Columna de Héctor Soto: A propósito de nada y a pesar de todo

woody allen

Allen se hizo director desde una matriz distinta. Simplemente se puso a filmar y al comienzo lo hizo a costalazos, es decir, equivocándose, probando, imitando por aquí y ensayando por allá. A la vuelta de pocos años ya estaba ganando un Oscar.


La autobiografía de Woody Allen (A propósito de nada, Alianza Editorial, 2020, 440 páginas) muestra a un cineasta muy funcional a los códigos de la industria, que sabe trabajar rápido, que no se quiebra la cabeza en dilemas interminables, que no cree que sus planos sean dogmas y que tampoco siente estar pintando con sus películas el techo de la Capilla Sixtina. Se dirá que esas son sus limitaciones. Pero son también sus grandezas. Porque no deja de ser notable que alguien, tomándose su oficio con tanto pragmatismo, haya realizado cintas tan notables como Crímenes y pecados, Manhattan, Annie Hall o Zelig. Una opción sería no creerle: está mintiendo y quiere hacer pasar por fáciles trabajos que en rigor fueron difíciles. Pero la otra es que sea cierto, porque es difícil explicar su tremenda productividad como autor: 50 largometrajes.

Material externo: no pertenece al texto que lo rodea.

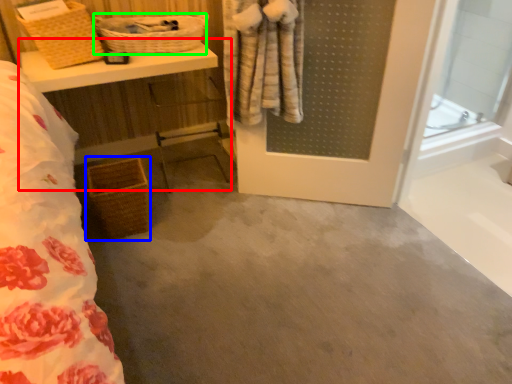 Question: Which is farther away from vanity (highlighted by a red box)? basket (highlighted by a blue box) or basket (highlighted by a green box)?

Choices:
 (A) basket
 (B) basket

Answer: (A)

No todos, claro, tienen el mismo nivel. Pero, tiene al menos una docena de títulos grandiosos y eso -cualquiera sea el padrón que se utilice- es por lo bajo una proeza.

Otra aspecto de la autobiografía, que no por sabido deja de ser asombroso, es que Allen, antes de convertirse en cineasta, tuvo una larga vida como escritor de chistes, autor de monólogos teatrales, libretista de televisión y también como dramaturgo. Había empezado temprano y se abrió paso en ese mundillo con la tenacidad de una hormiga. Podría trabajar días y noches completas, sin parar, frente a una máquina de escribir y ya tenía 35 años cuando dirigió Robó, huyó y lo pescaron, su primera película. En una época en que los directores llegaban a la realización a través de estudios universitarios, o por su experiencia en la industria o por la vía de la pura cinefilia, Allen se hizo director desde una matriz distinta. Simplemente se puso a filmar y al comienzo lo hizo a costalazos, es decir, equivocándose, probando, imitando por aquí y ensayando por allá. A la vuelta de pocos años ya estaba ganando un Oscar por Annie Hall y para entonces ya había definido las coordenadas del mundo que instaló en el cine norteamericano: el de la inseguridad física y psicológica del macho, el del perdedor compulsivo y neurótico al que todo -o casi todo- se le da mal: el trabajo, las mujeres, el dinero, el éxito, la vida social.

A propósito de nada deja en claro que Allen tiene un sentido casi calvinista del trabajo. Que hizo cine porque lo pasaba bien filmando, no porque quisiera comprar boletos a la inmortalidad. Que pertenece al escaso grupo de personas que siente que la vida no está en deuda con ellos. Y que sabe que su nombre quedó manchado para siempre tras el escándalo de su relación con Soon-Yi y la falsa acusación de su pareja, Mía Farrow, por abuso de menores. A sus 84 años, no le queda otra que cargar con esa infamia. Según él, el asunto ya no lo desvela. Pero sin duda que malogró su imagen pública y le cerró el paso al Olimpo donde, de no mediar ese episodio, quizás iba a llegar. Su cine, en cualquier caso, está ahí y sigue siendo el mismo: superior a la media casi siempre, excepcional y muy inspirado a veces. El drama es que contra el veto no hay talento ni genialidad que valga.